** Opening SUPPLIED MATERIAL block **

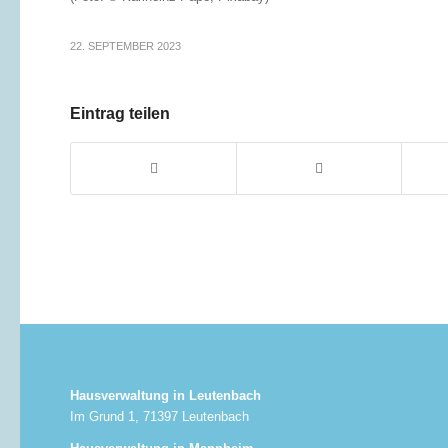
22. SEPTEMBER 2023
Eintrag teilen
Hausverwaltung in Leutenbach
Im Grund 1, 71397 Leutenbach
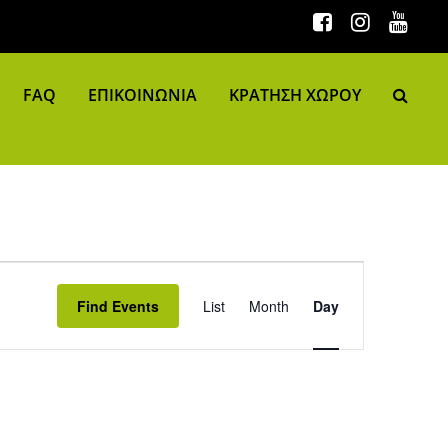
FAQ
ΕΠΙΚΟΙΝΩΝΙΑ
ΚΡΑΤΗΣΗ ΧΩΡΟΥ
Event Views Navigation
Find Events
List
Month
Day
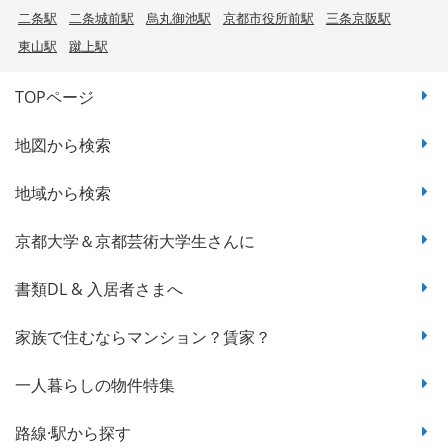
二条駅
二条城前駅
烏丸御池駅
京都市役所前駅
三条京阪駅
東山駅
蹴上駅
TOPページ
地図から検索
地域から検索
京都大学＆京都芸術大学生さんに
書類DL & 入居者さまへ
家族で住むならマンション？賃家？
一人暮らしの物件特集
路線·駅から探す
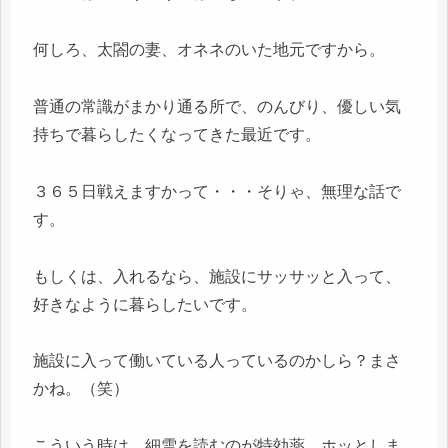
何しろ、太閤の妻、オネネのいた地元ですから。
普通の常識がまかり通る所で、のんびり、優しい気
持ちで暮らしたくなってきた最近です。
３６５日戦えますかって・・・そりゃ、無理な話で
す。
もしくは、入れるなら、施設にサッサッと入って、
好きなように暮らしたいです。
施設に入って働いている人っているのかしら？まさ
かね。（笑）
こういう時は、細雪を読むのが特効薬、ホッとしま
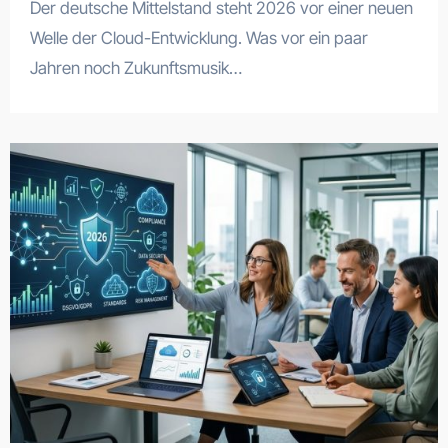
Der deutsche Mittelstand steht 2026 vor einer neuen
Welle der Cloud-Entwicklung. Was vor ein paar
Jahren noch Zukunftsmusik…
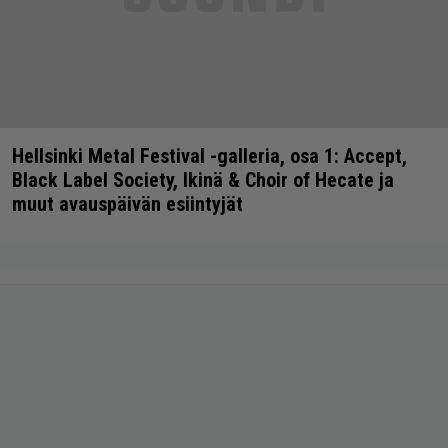
Hellsinki Metal Festival -galleria, osa 1: Accept,
Black Label Society, Ikinä & Choir of Hecate ja
muut avauspäivän esiintyjät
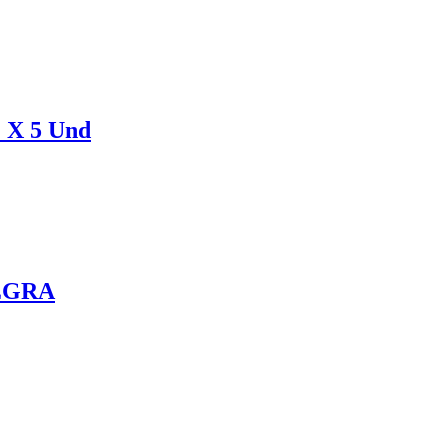
 X 5 Und
EGRA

** Closing SUPPLIED MATERIAL block **

[DIRECTIONS FOR THIS TASK] Each line from the start of the entries above through the line with "Welle der Cloud-Entwicklung. Was vor ein paar" should be duplicated exactly, leaving out the pictures.

[TASK OUTPUT]
22. SEPTEMBER 2023
Eintrag teilen
Hausverwaltung in Leutenbach
Im Grund 1, 71397 Leutenbach
FAQ
ΕΠΙΚΟΙΝΩΝΙΑ
ΚΡΑΤΗΣΗ ΧΩΡΟΥ
Event Views Navigation
Find Events
List
Month
Day
二条駅
二条城前駅
烏丸御池駅
京都市役所前駅
三条京阪駅
東山駅
蹴上駅
TOPページ
地図から検索
地域から検索
京都大学＆京都芸術大学生さんに
書類DL & 入居者さまへ
家族で住むならマンション？賃家？
一人暮らしの物件特集
路線·駅から探す
何しろ、太閤の妻、オネネのいた地元ですから。
普通の常識がまかり通る所で、のんびり、優しい気
持ちで暮らしたくなってきた最近です。
３６５日戦えますかって・・・そりゃ、無理な話で
す。
もしくは、入れるなら、施設にサッサッと入って、
好きなように暮らしたいです。
施設に入って働いている人っているのかしら？まさ
かね。（笑）
こういう時は、細雪を読むのが特効薬、ホッとしま
Der deutsche Mittelstand steht 2026 vor einer neuen
Welle der Cloud-Entwicklung. Was vor ein paar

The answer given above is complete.